O convite, feito pelo filho logo que dona Graça acordou, deixou-a espantada.

"Passear?", admirou-se ela, ainda estremunhada. "Passear onde?"

Tomás correu as persianas e deixou o sol invadir o quarto. Estava um dia bonito e a soalheira Coimbra resplandecia de vida; a manhã despertara acolhedora e convidativa, embalada pelo cantarolar meloso dos melros e pela brisa morna que 85


subia do rio.
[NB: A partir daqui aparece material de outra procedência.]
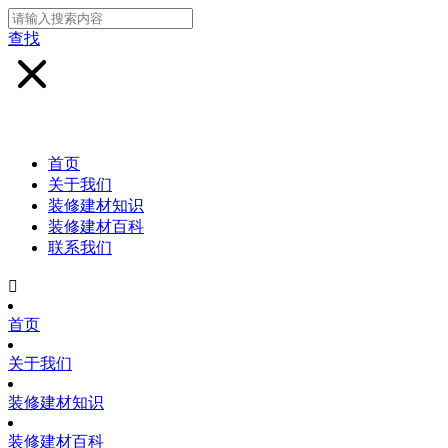
查找
首页
关于我们
装修建材知识
装修建材百科
联系我们

首页
关于我们
装修建材知识
装修建材百科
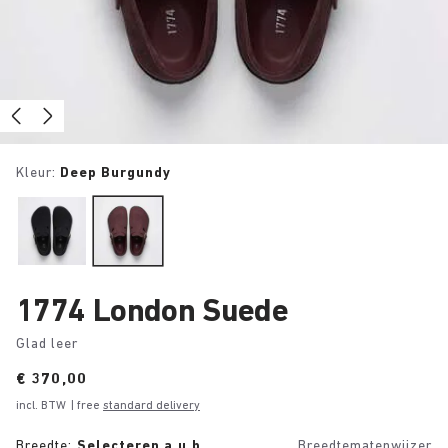
Kleur:
Deep Burgundy
1774 London Suede
Glad leer
Price:
€ 370,00
incl. BTW
| free
standard delivery
Breedte:
Selecteren a.u.b.
Breedtematenwijzer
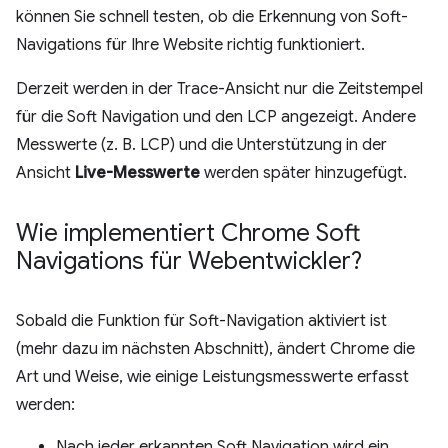
können Sie schnell testen, ob die Erkennung von Soft-
Navigations für Ihre Website richtig funktioniert.
Derzeit werden in der Trace-Ansicht nur die Zeitstempel
für die Soft Navigation und den LCP angezeigt. Andere
Messwerte (z. B. LCP) und die Unterstützung in der
Ansicht
Live-Messwerte
werden später hinzugefügt.
Wie implementiert Chrome Soft
Navigations für Webentwickler?
Sobald die Funktion für Soft-Navigation aktiviert ist
(mehr dazu im nächsten Abschnitt), ändert Chrome die
Art und Weise, wie einige Leistungsmesswerte erfasst
werden:
Nach jeder erkannten Soft Navigation wird ein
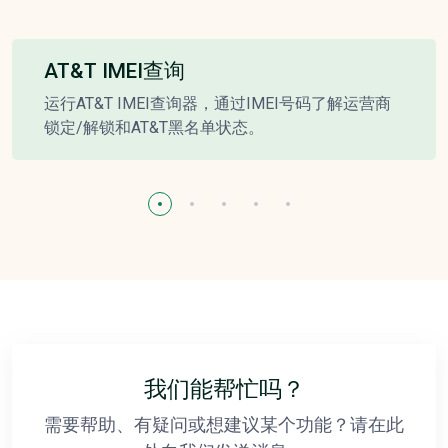
AT&T IMEI查询
运行AT&T IMEI查询器，通过IMEI号码了解运营商
锁定/解锁和AT&T黑名单状态。
我们能帮忙吗？
需要帮助、有疑问或想建议某个功能？请在此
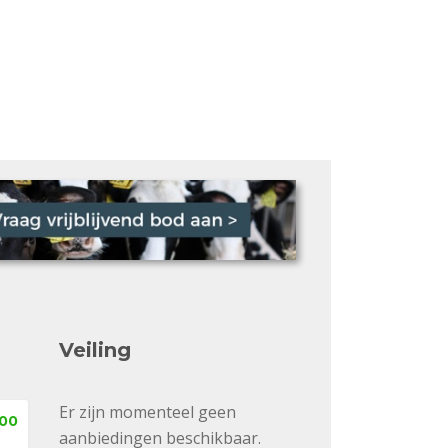
Veiling
Er zijn momenteel geen
,00
aanbiedingen beschikbaar.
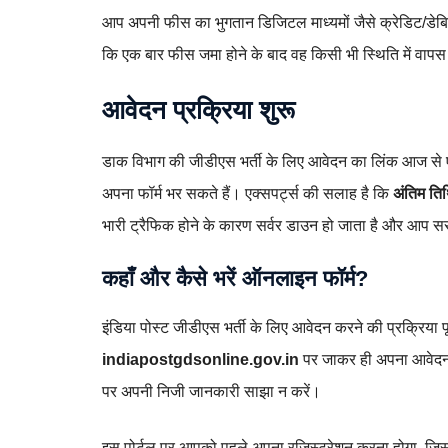
आप अपनी फीस का भुगतान डिजिटल माध्यमों जैसे क्रेडिट/डेबिट
कि एक बार फीस जमा होने के बाद वह किसी भी स्थिति में वापस
आवेदन प्रक्रिया शुरू
डाक विभाग की जीडीएस भर्ती के लिए आवेदन का लिंक आज से एक्ट
अपना फॉर्म भर सकते हैं। एक्सपर्ट्स की सलाह है कि
अंतिम ति
भारी ट्रैफिक होने के कारण सर्वर डाउन हो जाता है और आप स
कहाँ और कैसे भरें ऑनलाइन फॉर्म?
इंडिया पोस्ट जीडीएस भर्ती के लिए आवेदन करने की प्रक्रिय
indiapostgdsonline.gov.in
पर जाकर ही अपना आवेदन प
पर अपनी निजी जानकारी साझा न करें।
इस पोर्टल पर आपको पहले अपना रजिस्ट्रेशन करना होगा, 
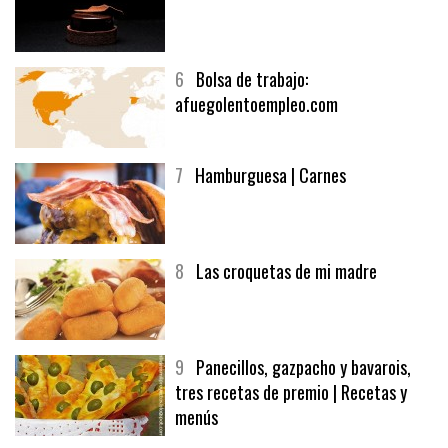
6
Bolsa de trabajo:
afuegolentoempleo.com
7
Hamburguesa | Carnes
8
Las croquetas de mi madre
9
Panecillos, gazpacho y bavarois,
tres recetas de premio | Recetas y
menús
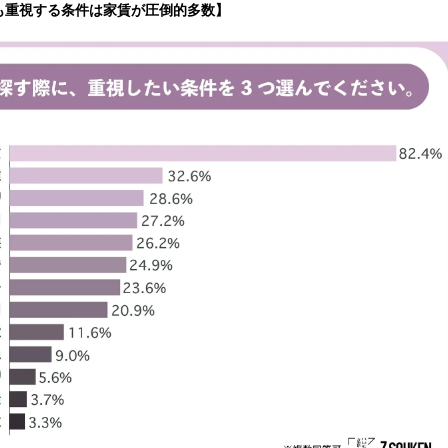
も重視する条件は家賃が圧倒的多数】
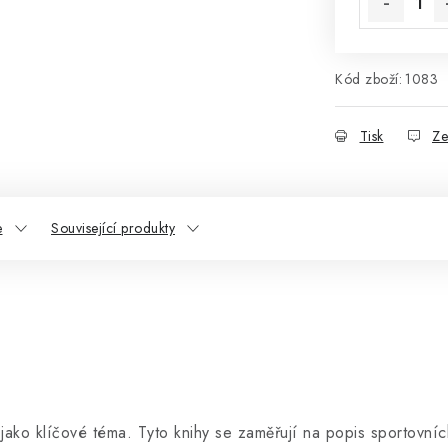
Kód zboží:
1083
Tisk
Ze
e
Související produkty
rt jako klíčové téma. Tyto knihy se zaměřují na popis sportovníc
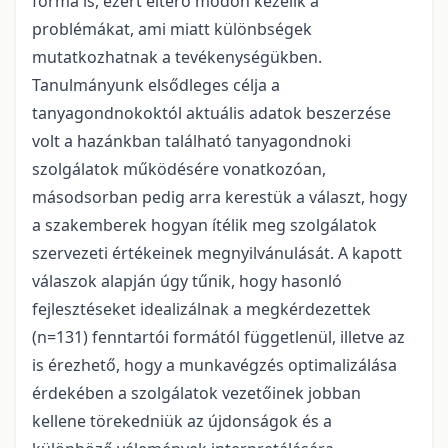
forma is, ezért eltérő módon kezelik a
problémákat, ami miatt különbségek
mutatkozhatnak a tevékenységükben.
Tanulmányunk elsődleges célja a
tanyagondnokoktól aktuális adatok beszerzése
volt a hazánkban található tanyagondnoki
szolgálatok működésére vonatkozóan,
másodsorban pedig arra kerestük a választ, hogy
a szakemberek hogyan ítélik meg szolgálatok
szervezeti értékeinek megnyilvánulását. A kapott
válaszok alapján úgy tűnik, hogy hasonló
fejlesztéseket idealizálnak a megkérdezettek
(n=131) fenntartói formától függetlenül, illetve az
is érezhető, hogy a munkavégzés optimalizálása
érdekében a szolgálatok vezetőinek jobban
kellene törekedniük az újdonságok és a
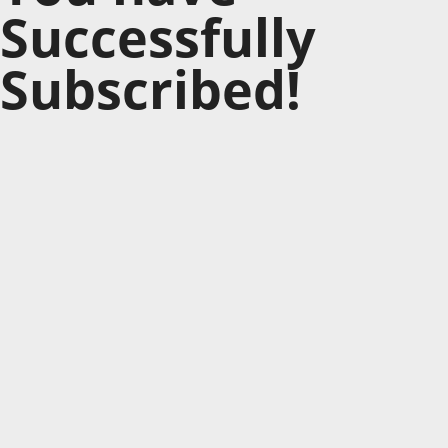
Successfully
Subscribed!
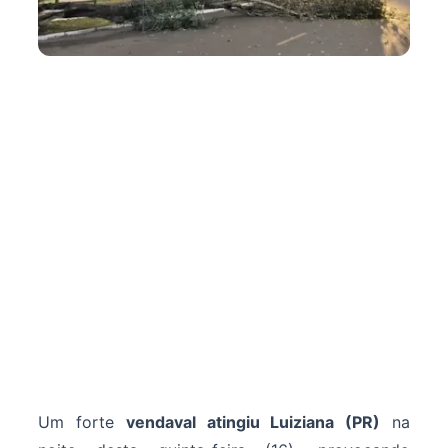
Um forte
vendaval atingiu Luiziana (PR)
na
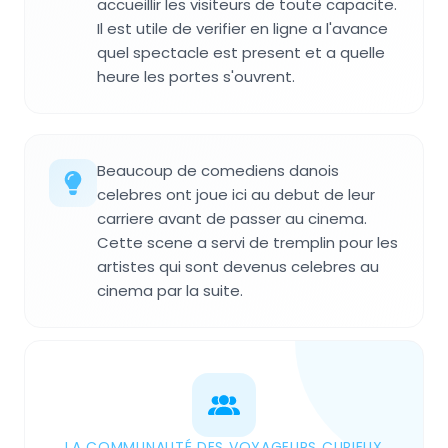
accueillir les visiteurs de toute capacite.
Il est utile de verifier en ligne a l'avance
quel spectacle est present et a quelle
heure les portes s'ouvrent.
Beaucoup de comediens danois
celebres ont joue ici au debut de leur
carriere avant de passer au cinema.
Cette scene a servi de tremplin pour les
artistes qui sont devenus celebres au
cinema par la suite.
LA COMMUNAUTÉ DES VOYAGEURS CURIEUX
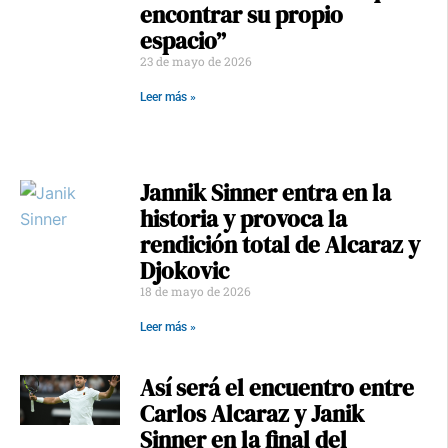
encontrar su propio
espacio”
23 de mayo de 2026
Leer más »
Jannik Sinner entra en la
historia y provoca la
rendición total de Alcaraz y
Djokovic
18 de mayo de 2026
Leer más »
Así será el encuentro entre
Carlos Alcaraz y Janik
Sinner en la final del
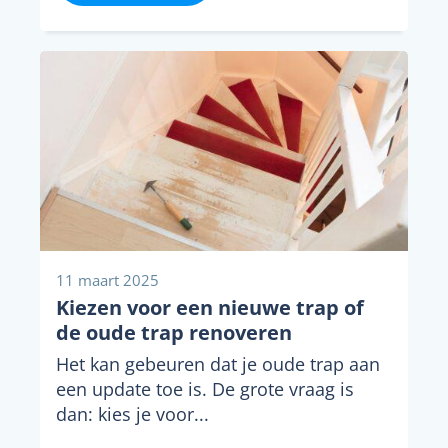
11 maart 2025
Kiezen voor een nieuwe trap of
de oude trap renoveren
Het kan gebeuren dat je oude trap aan
een update toe is. De grote vraag is
dan: kies je voor...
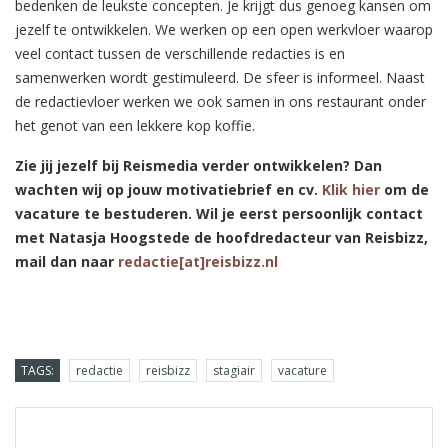
bedenken de leukste concepten. Je krijgt dus genoeg kansen om
jezelf te ontwikkelen. We werken op een open werkvloer waarop
veel contact tussen de verschillende redacties is en
samenwerken wordt gestimuleerd. De sfeer is informeel. Naast
de redactievloer werken we ook samen in ons restaurant onder
het genot van een lekkere kop koffie.
Zie jij jezelf bij Reismedia verder ontwikkelen? Dan
wachten wij op jouw motivatiebrief en cv.
Klik hier
om de
vacature te bestuderen. Wil je eerst persoonlijk contact
met Natasja Hoogstede de hoofdredacteur van Reisbizz,
mail dan naar
redactie[at]reisbizz.nl
TAGS:
redactie
reisbizz
stagiair
vacature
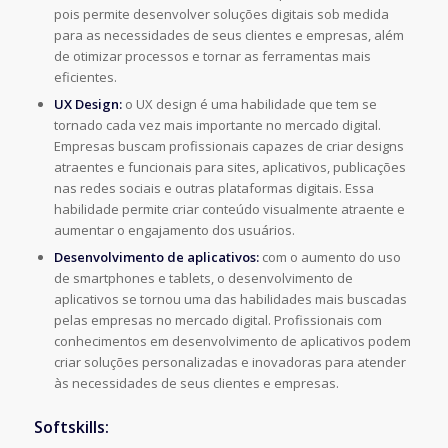
pois permite desenvolver soluções digitais sob medida
para as necessidades de seus
clientes e empresas, além
de otimizar processos e tornar as ferramentas mais
eficientes.
UX Design:
o UX design é uma habilidade que tem se
tornado cada vez mais
importante no mercado digital.
Empresas buscam profissionais capazes de criar
designs
atraentes e funcionais para sites, aplicativos, publicações
nas redes sociais e
outras plataformas digitais. Essa
habilidade permite criar conteúdo visualmente
atraente e
aumentar o engajamento dos usuários.
Desenvolvimento de aplicativos:
com o aumento do uso
de smartphones e tablets, o
desenvolvimento de
aplicativos se tornou uma das habilidades mais buscadas
pelas
empresas no mercado digital. Profissionais com
conhecimentos em desenvolvimento
de aplicativos podem
criar soluções personalizadas e inovadoras para atender
às
necessidades de seus clientes e empresas.
Softskills:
Para lá da janela estendia-se o casario encavalitado, com as suas paredes brancas e telhados vermelhos recortados no azul profundo do céu. As muralhas antigas abraçavam a urbe com ciúme, possessivas; pareciam um castelo medieval erguido como uma coroa no topo do burgo, eram afinal as paredes gastas da velha universidade, a torre sineira salien-tando-se como a jóia mais vistosa.


"A mãe já viu o dia que está?" Fez um gesto para a janela. "Vamos sair, espraiar por aí, respirar ar puro, apanhar este sol."

Dona Graça, ainda meio tapada pelos lençóis, olhou-o com uma expressão inquisitiva.

"Tu estás bem, filho?"

Tomás aproximou-se da cama.

"Ó mãe, há quanto tempo não sai de casa?"

"Bem... enfim, não sei..."

"A mãe não sai de casa desde que se perdeu e a levaram para o hospital. Já lá vão duas semanas."

"E depois?"

"Mas como é que a mãe pode viver assim?"

"Ah, lá estás tu. A dona Mercedes trata-me das compras, graças a Deus. Não preciso de andar por aí a vadiar."

"A mãe já nem sequer vai à missa!"

"O que tens tu a ver com isso? Rezo aqui em casa e chega-me perfeitamente."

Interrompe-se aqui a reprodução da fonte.